**What you are asked to do**:
The output has to be the full set of records, reproduced exactly, minus any picture.
══ Data supplied
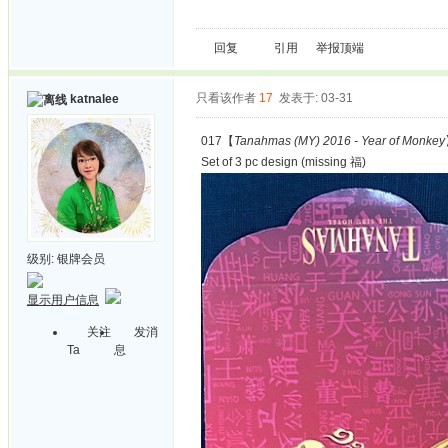
回复
引用
举报
顶端
只看该作者
17
发表于: 03-31
katnalee
017【
Tanahmas (MY) 2016 - Year of Monkey
Set of 3 pc design (missing 福)
级别:
银牌会员
显示用户信息
关注
发消
Ta
息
════
**Answer box**:
回复
引用
举报
顶端
只看该作者
17
发表于: 03-31
katnalee
017【
Tanahmas (MY) 2016 - Year of Monkey
Set of 3 pc design (missing 福)
级别:
银牌会员
显示用户信息
关注
发消
Ta
息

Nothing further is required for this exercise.